In the latest installment of Avalere’s ongoing insight series about shared decision making, Michelle Bruno, Associate Principal in Avalere’s Center for Healthcare Transformation, describes the role it can play in cancer care.

How can shared decision making support cancer care?

Upon receiving a cancer diagnosis, patients may have difficulty processing information about treatment options, particularly given the wide range of treatments available today. Because each treatment has its own characteristics, benefits, and drawbacks, patients need immediate access to detailed and unbiased information to help them determine the best treatment course. Presenting patients with a shared decision-making tool can help. Ideally, such tools would present information about all available treatments and include questions about a person’s health goals, lifestyle, and personal priorities to help them choose a course of treatment that works best for them.

Isn’t it the doctor’s job to recommend a treatment?

Yes. But without a shared decision-making process, the patient’s values may be overlooked. Shared decision making ensures that the treatment course selected reflects the patient’s priorities.

What are the benefits of shared decision making in cancer care?

Shared decision making helps to ensure that patients clearly understand costs and benefits associated with every available treatment option, allowing them to choose treatments that reflect their goals or preferences. Evidence suggests that patient-driven treatment choices can result in reduced patient anxiety and depression, improved treatment adherence, and better outcomes for patients with cancer. These benefits may also translate into more effective resource use at the health system level if outcomes improve and future hospitalizations are avoided or reduced.
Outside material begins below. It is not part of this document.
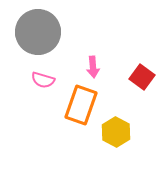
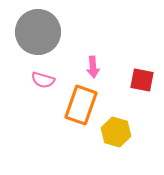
red square: moved 3 px down; rotated 25 degrees counterclockwise
yellow hexagon: rotated 12 degrees counterclockwise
When is shared decision making most appropriate?

Experts say that shared decision making is most beneficial when more than 1 viable screening or treatment option exists, no path presents a clear advantage over the others, or the benefits and risks associated with each treatment could affect the patient differently. Given the variety of treatments available for many cancers, shared decision making may help patients weigh the costs and benefits of the available treatment options.

What kinds of factors drive patient treatment decisions?
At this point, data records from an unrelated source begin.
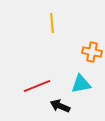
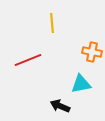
red line: moved 9 px left, 26 px up
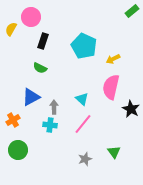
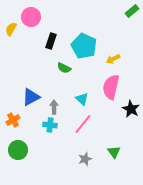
black rectangle: moved 8 px right
green semicircle: moved 24 px right
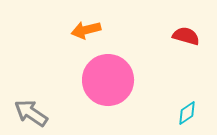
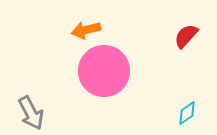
red semicircle: rotated 64 degrees counterclockwise
pink circle: moved 4 px left, 9 px up
gray arrow: rotated 152 degrees counterclockwise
When choosing a course of treatment, patients consider factors beyond the ability to defeat cancer and extend life. Avalere research indicates that patients are also concerned with quality of life and financial cost, as well as relative discomfort and restrictions or side effects associated with different treatments. They appreciate receiving testimonials from other patients reporting how they have responded to treatment and the types of side effects experienced (e.g., the level of exhaustion resulting from treatment). This information helps give patients a sense of what to expect.

What has Avalere learned about the factors that patients value?

The same study showed that individuals facing the same diagnosis may have different priorities and expectations. The study involved patients with triple-negative breast cancer—a highly aggressive cancer type. The patients queried identified a range of factors influencing their decisions:

  • 71% of participants said they considered longevity and survivability when making their initial treatment decisions
  • 47% prioritized quality of life, which included overall health impacts and the ability to continue caring for children, spending time with family, and continuing to work
  • 22% said limiting duration of treatment was a factor in driving treatment choices
  • 18% mentioned their provider’s medical opinion and trust in their care team as central to their treatment decision making

These findings show that, although many patients care about extending life, other objectives, including those related to quality of life, may also affect patient decisions.

What is needed to help patients participate in decision making with their doctors?

Just as physicians can be more cognizant of a patient’s realities, patients can begin to take a more proactive role in their own care. For some, this comes easy. For others, continuing to defer to the physician’s opinion is the most comfortable approach. A shared decision-making tool may close gaps in knowledge, empower patients to make decisions in their care, and unlock the related optimal treatment outcomes.

How Avalere Can Help

Avalere has extensive experience developing shared decision-making aids for oncology care. To learn more about how we partner with stakeholders interested in creating these essential resources (e.g., providers, advocacy groups, life science companies), connect with us.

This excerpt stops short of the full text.